01 · Référence
Définition : mirabellier, mirabelle et prunier
Le mirabellier est un prunier cultivé pour produire des mirabelles. En pratique professionnelle française, l’objet agronomique pertinent n’est pas seulement un taxon botanique : il s’agit d’un couple variété-clone × porte-greffe, implanté dans un verger et destiné à un débouché précis (fruit frais, transformation, surgélation, distillation).
La mirabelle est une drupe : épiderme, chair et endocarpe lignifié formant le noyau. Le cahier des charges lorrain décrit un fruit rond ou ovale, jaune doré, à noyau libre, à chair sucrée, pouvant porter une pruine blanchâtre poudreuse ou cireuse.
02 · Référence
Histoire de la mirabelle en Lorraine
Le cahier des charges 2025 attribue traditionnellement l’introduction du mirabellier en Lorraine au roi René au XVe siècle. Il cite une mention messine au XVIe siècle, la réception de Charles IX et Catherine de Médicis à Metz en 1568 avec des mirabelles confites, puis la reconnaissance du mot par l’Académie française en 1762. Ces éléments relèvent de l’histoire culturelle documentée dans le…

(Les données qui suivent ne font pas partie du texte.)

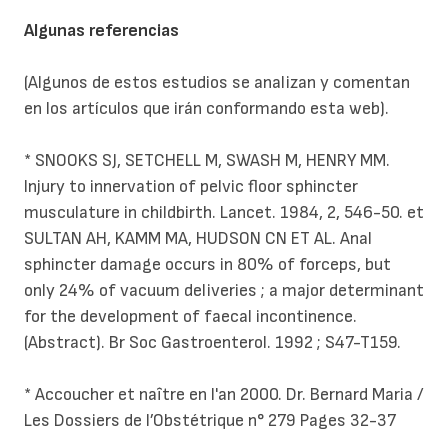
Algunas referencias
(Algunos de estos estudios se analizan y comentan
en los artículos que irán conformando esta web).
* SNOOKS SJ, SETCHELL M, SWASH M, HENRY MM.
Injury to innervation of pelvic floor sphincter
musculature in childbirth. Lancet. 1984, 2, 546-50. et
SULTAN AH, KAMM MA, HUDSON CN ET AL. Anal
sphincter damage occurs in 80% of forceps, but
only 24% of vacuum deliveries ; a major determinant
for the development of faecal incontinence.
(Abstract). Br Soc Gastroenterol. 1992 ; S47-T159.
* Accoucher et naître en l'an 2000. Dr. Bernard Maria /
Les Dossiers de l’Obstétrique n° 279 Pages 32-37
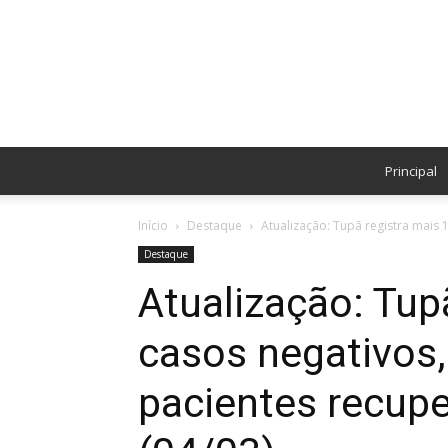
Principal
Início
Destaque
Atualização: Tupã registra mais 1
Destaque
Atualização: Tup
casos negativos,
pacientes recup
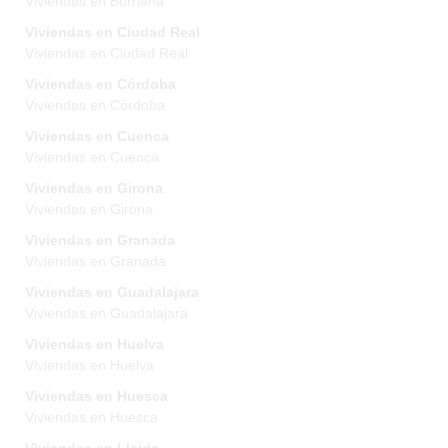
Viviendas en Burriana
Viviendas en Ciudad Real
Viviendas en Ciudad Real
Viviendas en Córdoba
Viviendas en Córdoba
Viviendas en Cuenca
Viviendas en Cuenca
Viviendas en Girona
Viviendas en Girona
Viviendas en Granada
Viviendas en Granada
Viviendas en Guadalajara
Viviendas en Guadalajara
Viviendas en Huelva
Viviendas en Huelva
Viviendas en Huesca
Viviendas en Huesca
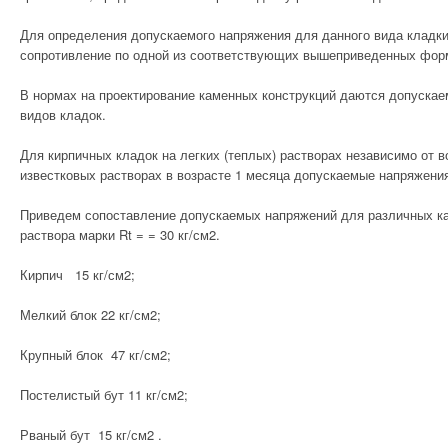
АВАРИЙНОСТЬ В
Для определения допускаемого напряжения для данного вида кладк
СТРОИТЕЛЬСТВЕ
сопротивление по одной из соответствующих вышеприведенных форму
ВНУТРЕННИЕ
В нормах на проектирование каменных конструкций даются допуска
СИСТЕМЫ
видов кладок.
Для кирпичных кладок на легких (теплых) растворах независимо от в
ОСНОВАНИЯ И
известковых растворах в возрасте 1 месяца допускаемые напряжени
ФУНДАМЕНТЫ
Приведем сопоставление допускаемых напряжений для различных ка
ЛАКОКРАСОЧНЫЕ И
раствора марки Rt = = 30 кг/см2.
СТЕКЛЯННЫЕ
Кирпич 15 кг/см2;
МАТЕРИАЛЫ
Мелкий блок 22 кг/см2;
МЕТАЛЛИЧЕСКИЕ
СТРОИТЕЛЬНЫЕ
Крупный блок 47 кг/см2;
МАТЕРИАЛЫ
Постелистый бут 11 кг/см2;
ПРОМЫШЛЕННЫЕ
Рваный бут 15 кг/см2 .
СТРОЕНИЯ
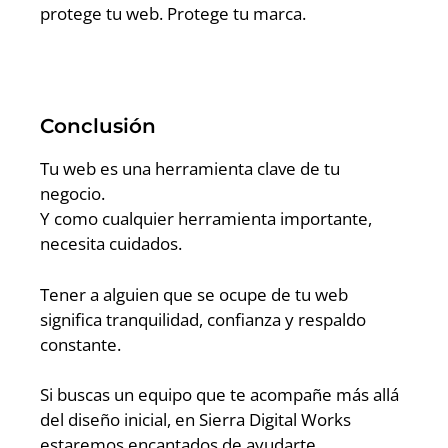
protege tu web. Protege tu marca.
Conclusión
Tu web es una herramienta clave de tu
negocio.
Y como cualquier herramienta importante,
necesita cuidados.
Tener a alguien que se ocupe de tu web
significa tranquilidad, confianza y respaldo
constante.
Si buscas un equipo que te acompañe más allá
del diseño inicial, en Sierra Digital Works
estaremos encantados de ayudarte.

Au XIXe siècle, la culture s’étend et alimente des échanges vers Paris, la Belgique, le Luxembourg et l’Allemagne. Après la destruction d’une partie du vignoble lorrain au début du XXe siècle, des vergers de mirabelliers remplacent des vignes : le cahier des charges mentionne plus de 10 000 ha en 1935 et près de 26 000 ha en 1950.

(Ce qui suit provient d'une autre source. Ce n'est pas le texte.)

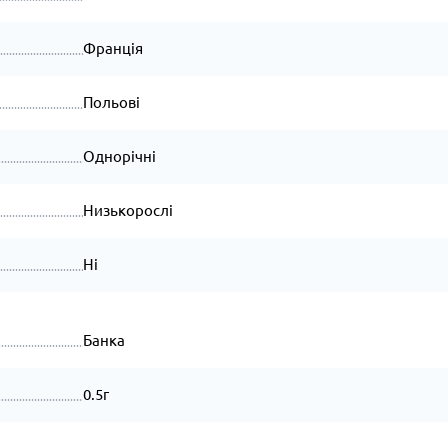
Франція
Польові
Однорічні
Низькорослі
Ні
Банка
0.5г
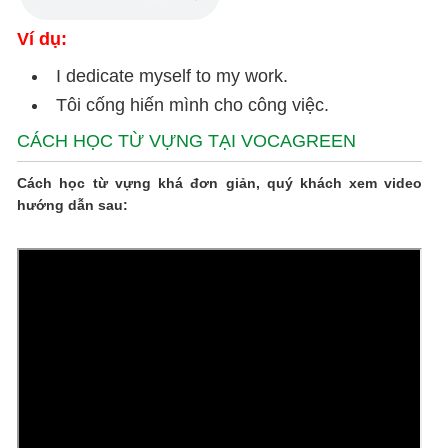
Ví dụ:
I dedicate myself to my work.
Tôi cống hiến mình cho công việc.
CÁCH HỌC TỪ VỰNG TẠI VOCAGREEN
Cách học từ vựng khá đơn giản, quý khách xem video
hướng dẫn sau:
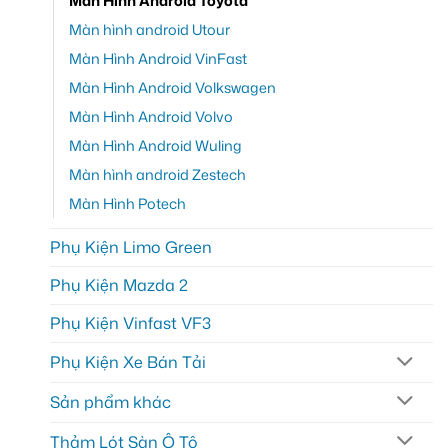
Màn Hình Android Toyota
Màn hình android Utour
Màn Hình Android VinFast
Màn Hình Android Volkswagen
Màn Hình Android Volvo
Màn Hình Android Wuling
Màn hình android Zestech
Màn Hình Potech
Phụ Kiện Limo Green
Phụ Kiện Mazda 2
Phụ Kiện Vinfast VF3
Phụ Kiện Xe Bán Tải
Sản phẩm khác
Thảm Lót Sàn Ô Tô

L’industrialisation et l’intensification agricole réduisent ensuite les surfaces. Le dossier IGP cite près de 5 000 ha et environ 15 000 t en 1993 ; il rappelle aussi l’ouverture de la première station de surgélation de mirabelles en Lorraine en 2003, illustrant la diversification des débouchés.
03 · Référence
Mirabelle de Nancy et Mirabelle de Metz
Le cahier des charges de l’IGP repose exclusivement sur les deux variétés populations « Mirabelles de Nancy » et « Mirabelles de Metz », inscrites en 1961 au Catalogue officiel sous les numéros CTPS 091291 et 091290. Tous les clones issus de ces populations sont admissibles dans le cadre IGP, sous réserve des autres exigences.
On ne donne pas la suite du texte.